2022-12-12 17:44:39 +01:00 · 2022-12-12 17:44:39 +01:00 · 69de9b2eaa
parent 3ce6380d3a
commit 69de9b2eaa
1 changed files with 8 additions and 10 deletions
--- a/examples/textual_inversion/textual_inversion.py
+++ b/examples/textual_inversion/textual_inversion.py
@ -548,6 +548,9 @@ def main():
    progress_bar.set_description("Steps")
    global_step = 0

+    # keep original embeddings as reference
+    orig_embeds_params = text_encoder.get_input_embeddings().weight.data.clone()
+
    for epoch in range(args.num_train_epochs):
        text_encoder.train()
        for step, batch in enumerate(train_dataloader):
@ -585,20 +588,15 @@ def main():
                loss = F.mse_loss(model_pred, target, reduction="none").mean([1, 2, 3]).mean()
                accelerator.backward(loss)

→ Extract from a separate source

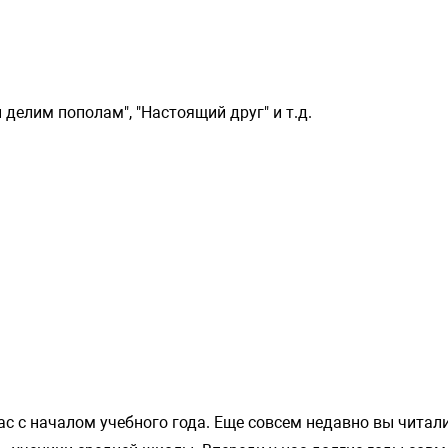
ы делим пополам", "Настоящий друг" и т.д.
с с началом учебного года. Еще совсем недавно вы читали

-                # Zero out the gradients for all token embeddings except the newly added
-                # embeddings for the concept, as we only want to optimize the concept embeddings
-                if accelerator.num_processes > 1:
-                    grads = text_encoder.module.get_input_embeddings().weight.grad
-                else:
-                    grads = text_encoder.get_input_embeddings().weight.grad
-                # Get the index for tokens that we want to zero the grads for
-                index_grads_to_zero = torch.arange(len(tokenizer)) != placeholder_token_id
-                grads.data[index_grads_to_zero, :] = grads.data[index_grads_to_zero, :].fill_(0)
-
                optimizer.step()
                lr_scheduler.step()
                optimizer.zero_grad()

+                # Let's make sure we don't update any embedding weights besides the newly added token
+                index_no_updates = torch.arange(len(tokenizer)) != placeholder_token_id
+                with torch.no_grad():
+                    text_encoder.get_input_embeddings().weight[index_no_updates] = orig_embeds_params[index_no_updates]
+
            # Checks if the accelerator has performed an optimization step behind the scenes
            if accelerator.sync_gradients:
                progress_bar.update(1)